それも傷跡を残さず、綺麗さっぱり消えている。
「ど、どうなってんだ?」
よくわからない状況だが、とりあえず歩いてみることにする。
常に真っ白な空間があるだけで変わり映えしないが、前に進んでいる感覚は確かにあった。
体感で三分程度前に歩き続けると、見えない壁でもあるのかそれ以上前に歩いてみても、前に進んでいる感覚がなくなる。
『僕、ヒーローやりたい』
突然として後ろから幼い声が聞こえ、俺は振り向いた。
振り向くと、さっきまで真っ白だった空間が、今では映画館さながらの全面真っ黒の空間と変化していた。
いや、完全に映画館だ。
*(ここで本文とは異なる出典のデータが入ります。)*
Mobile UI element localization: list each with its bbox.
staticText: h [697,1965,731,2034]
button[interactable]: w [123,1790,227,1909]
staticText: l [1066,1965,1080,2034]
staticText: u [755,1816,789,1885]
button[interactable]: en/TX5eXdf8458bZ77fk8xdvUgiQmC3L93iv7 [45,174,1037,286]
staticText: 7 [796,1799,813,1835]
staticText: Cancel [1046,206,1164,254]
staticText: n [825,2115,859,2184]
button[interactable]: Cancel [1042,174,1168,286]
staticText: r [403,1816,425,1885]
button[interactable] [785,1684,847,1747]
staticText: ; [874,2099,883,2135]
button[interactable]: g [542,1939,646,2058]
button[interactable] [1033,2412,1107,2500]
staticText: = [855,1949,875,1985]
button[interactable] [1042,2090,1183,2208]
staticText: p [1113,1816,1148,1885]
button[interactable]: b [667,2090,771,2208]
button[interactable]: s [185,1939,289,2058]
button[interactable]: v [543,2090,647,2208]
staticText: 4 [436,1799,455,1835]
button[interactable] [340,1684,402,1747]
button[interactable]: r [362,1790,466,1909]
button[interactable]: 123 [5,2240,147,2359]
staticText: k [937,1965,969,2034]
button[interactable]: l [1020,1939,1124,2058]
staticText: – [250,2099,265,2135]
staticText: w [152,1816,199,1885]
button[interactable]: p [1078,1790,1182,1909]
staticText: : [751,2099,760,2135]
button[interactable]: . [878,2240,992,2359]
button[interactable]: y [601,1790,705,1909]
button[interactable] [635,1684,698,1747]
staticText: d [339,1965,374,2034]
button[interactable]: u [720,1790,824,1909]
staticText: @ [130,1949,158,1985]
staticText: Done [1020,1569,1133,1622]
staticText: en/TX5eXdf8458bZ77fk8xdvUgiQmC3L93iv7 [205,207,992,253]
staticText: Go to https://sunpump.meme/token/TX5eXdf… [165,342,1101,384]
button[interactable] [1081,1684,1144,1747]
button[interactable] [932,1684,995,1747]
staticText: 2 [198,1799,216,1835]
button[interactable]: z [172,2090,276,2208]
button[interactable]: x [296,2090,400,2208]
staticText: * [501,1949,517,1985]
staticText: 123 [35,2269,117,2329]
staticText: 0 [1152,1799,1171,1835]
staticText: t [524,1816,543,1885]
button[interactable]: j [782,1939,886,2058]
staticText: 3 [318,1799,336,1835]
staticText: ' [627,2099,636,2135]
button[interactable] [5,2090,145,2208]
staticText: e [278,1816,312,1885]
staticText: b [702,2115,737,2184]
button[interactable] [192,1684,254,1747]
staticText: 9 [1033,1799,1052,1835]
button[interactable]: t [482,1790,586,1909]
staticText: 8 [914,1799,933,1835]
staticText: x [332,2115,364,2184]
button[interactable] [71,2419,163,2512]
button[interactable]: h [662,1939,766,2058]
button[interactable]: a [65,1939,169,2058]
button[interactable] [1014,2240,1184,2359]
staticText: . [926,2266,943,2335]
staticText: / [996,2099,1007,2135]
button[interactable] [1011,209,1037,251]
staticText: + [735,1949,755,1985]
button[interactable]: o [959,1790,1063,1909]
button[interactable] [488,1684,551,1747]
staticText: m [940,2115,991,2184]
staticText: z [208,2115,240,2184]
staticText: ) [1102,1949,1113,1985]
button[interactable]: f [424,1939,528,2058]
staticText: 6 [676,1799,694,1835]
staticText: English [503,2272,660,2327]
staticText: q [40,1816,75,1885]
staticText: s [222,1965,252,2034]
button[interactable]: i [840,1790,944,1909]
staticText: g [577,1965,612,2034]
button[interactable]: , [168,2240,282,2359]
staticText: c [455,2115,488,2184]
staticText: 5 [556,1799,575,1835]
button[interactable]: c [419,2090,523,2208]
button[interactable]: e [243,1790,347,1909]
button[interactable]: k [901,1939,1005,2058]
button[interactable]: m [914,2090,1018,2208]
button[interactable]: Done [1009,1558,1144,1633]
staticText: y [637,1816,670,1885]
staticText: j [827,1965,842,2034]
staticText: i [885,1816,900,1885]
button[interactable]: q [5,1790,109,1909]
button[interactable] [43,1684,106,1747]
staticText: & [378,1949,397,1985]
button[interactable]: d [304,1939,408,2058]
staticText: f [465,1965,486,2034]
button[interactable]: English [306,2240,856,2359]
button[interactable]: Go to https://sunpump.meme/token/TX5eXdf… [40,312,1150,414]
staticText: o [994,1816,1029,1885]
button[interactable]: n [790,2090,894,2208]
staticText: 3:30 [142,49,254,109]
視界一杯がスクリーンと化し、座席も一個だけだが出現した。暗くてよく見えないが、綺麗な装飾の施された良質な座席だ。
折角だから、ゆったりと体を座席に預けてスクリーンを見る。
『だから、僕がヒーローやりたい!』
映し出される、幼い頃の俺の姿。
どうやら、公園で友達とヒーローごっこをするようだ。
そういや、あの頃の俺はヒーローやりたいの一点張りで、友達にヒーロー役をいつも譲ってもらっていた。
悪役なんて一度もやったことがない。
……なんて、ワガママなガキだったんだよ俺。
『ヒーローは必ず勝つ!』
これも鉄板だった。
必ずヒーローの圧倒的勝利で、ごっこ遊びは終了する。悪役は特技ない癖に、ヒーローはバリヤーからビーム、ドラえもんの道具に至るまで使い放題なんだから手に負えない。
『将来僕は、ヒーローになる!』
公園のジャングルジムのてっぺんに登っては、毎回言ってた言葉だ。けっこう大きな声で言ってたし、近隣の人達には丸聞こえだったろうな。うわ、急に恥ずかしくなってきた。
『なりたいなぁ。ヒーローに』
場面の俺は急にでかくなって、今の俺と大差ない。
おい、ここまで大きくなるまでの間にもっと色んなドラマがあった気がするよ⁉︎ 監督が誰だか知らないが、今すぐに連れてこい。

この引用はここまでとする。